# Just got my SANDY pics..... :)



## [email protected] River (Sep 13, 2008)

Everyone knows Sandy(Miniequine, here on the forum) and how fantastic her photos are. She came up to Massachusetts a few weeks ago and I had the opportunity to have some of my horses "shot".... The results were AWESOME!!! Here are a few of my favorites.... I wish I could share them all as I love them, but I think what is posted below is enough...






SRF Classy Lady











and "Whitey" a.k.a. SRF Shady Character, 2 yr. old stallion - Headed for Worlds!











SRF Ringmaster






and my little bay mare, DeChevals Windsong of the Night a.k.a. Eve, Also headed for Worlds! I have to say that Eve's headshots blew me away. Sandy captured her perfectly. We took her out, without a bath, 2 weeks worth of hair growth, threw a show halter on her, a little baby oil, and Sandy went to work. I just love the "natural" look of these pics.











And one of my farm favorites, SRF Heiress, who will be making her Worlds debut...I can't wait!!!
















Thanks for allowing me to share..... I am so proud of my "kids"! and Thank you, Sandy for coming up!!! You are so talented!!!!


----------



## Jill (Sep 13, 2008)

Absolutely stunning photography and gorgeous horses!!!


----------



## MyLilShowGirl (Sep 13, 2008)

WOAH!!!! Kris...those turned out FANTASTIC!!!

Sandy--GREAT job as usual...they are all just stunning...of course the animals being shot make it easier to get those picture perfect photos!!!


----------



## Indian*R*A*I*N*Dance (Sep 13, 2008)

GREAT PICTURES!!!!

Wasn't Whitey as the show on sun? or was it just me?.

SRF Heiress is absolutly gorgeous(sp)!!!


----------



## Celtic Hill Farm (Sep 13, 2008)

you have Gorgeous(sp) horses!


----------



## eagles ring farm (Sep 13, 2008)

Gorgeous Photos and Gorgeous horses





Wonderful work Sandy as usual


----------



## Vertical Limit (Sep 13, 2008)

Very nice!


----------



## jrae (Sep 13, 2008)

What gorgeous horses and photos! I think Eve and that lovely buckskin would love being in Tennessee at my house!


----------



## frosthillfarm (Sep 13, 2008)

Breathtaking!

Kristina, I just LOVE all your horses! And Sandy can bring out the absolute BEST in them!

Hope on her next visit to New England she can make a stop at MY farm!


----------



## Miniequine (Sep 13, 2008)

Thank you for your kind words. It means a LOT to me.

Kristina's farm is GORGEOUS, her horses are outstanding and

they were presented absolutely professionally.

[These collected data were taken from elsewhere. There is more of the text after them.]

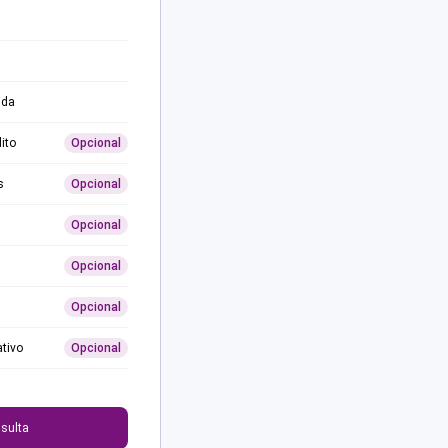
ida
ito
Opcional
s
Opcional
Opcional
Opcional
Opcional
ativo
Opcional
0
sulta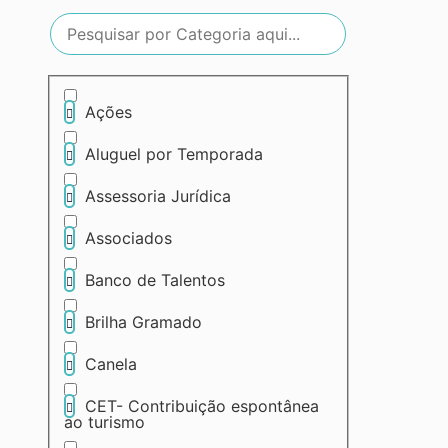
Ações
Aluguel por Temporada
Assessoria Jurídica
Associados
Banco de Talentos
Brilha Gramado
Canela
CET- Contribuição espontânea
ao turismo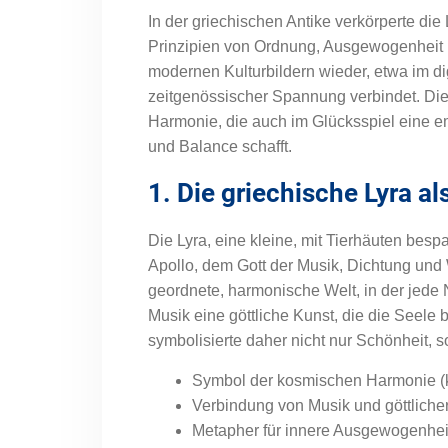
In der griechischen Antike verkörperte die 
Prinzipien von Ordnung, Ausgewogenheit u
modernen Kulturbildern wieder, etwa im di
zeitgenössischer Spannung verbindet. Die L
Harmonie, die auch im Glücksspiel eine 
und Balance schafft.
1. Die griechische Lyra a
Die Lyra, eine kleine, mit Tierhäuten besp
Apollo, dem Gott der Musik, Dichtung und 
geordnete, harmonische Welt, in der jede 
Musik eine göttliche Kunst, die die Seele
symbolisierte daher nicht nur Schönheit,
Symbol der kosmischen Harmonie 
Verbindung von Musik und göttlich
Metapher für innere Ausgewogenhei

A very impressive young lady!!!

Kristina, I know you are going to have a great World Show! I can't wait

to see your kids in the ring!

You know.... Semi and Eve could be World Champion Best Match Pair....... Dang!

Karen, you bet! My trip up north was amazing, busy and so much fun!

Can't wait to return!

Here is a pic I really like from Kristina's



))


----------



## Aubrey715 (Sep 13, 2008)

Kristina your horses look absolutely stunning, you do a very nice job with them! Sandy is very talented and did an awesome job as usual. I love the head shots of Eve and then the pictures of Mariah trotting were captured at the the perfect moment. Worlds is almost here!


----------



## Rebecca (Sep 14, 2008)

Kristina you have amazing horses, the are so beautiful and perfect and Sandy's photography brings out the best in them!


----------



## Devon (Sep 14, 2008)

Awesome Photos and amazing horses!!!

Heiress is STUNNING.


----------



## Doobie (Sep 14, 2008)

*That is one truly amazing God given gift you have there Sandy!*

If you ever want to come to Ontario and teach us how to do it.....


----------



## Leeana (Sep 14, 2008)

Beautiful photos...beautiful horses


----------



## lilstars (Sep 14, 2008)

kristina as usual your horses are presented perfectly and sandy does an amazing job ,i wish you the best at worlds and i hope i ca catch some classes online, give scooter a pat for me


----------



## targetsmom (Sep 14, 2008)

Start with absolutely stunning horses, prepped to perfection, add amazing photography and--- WOW is all I can say!! Next time Sandy is in this area I hope I am not on vacation.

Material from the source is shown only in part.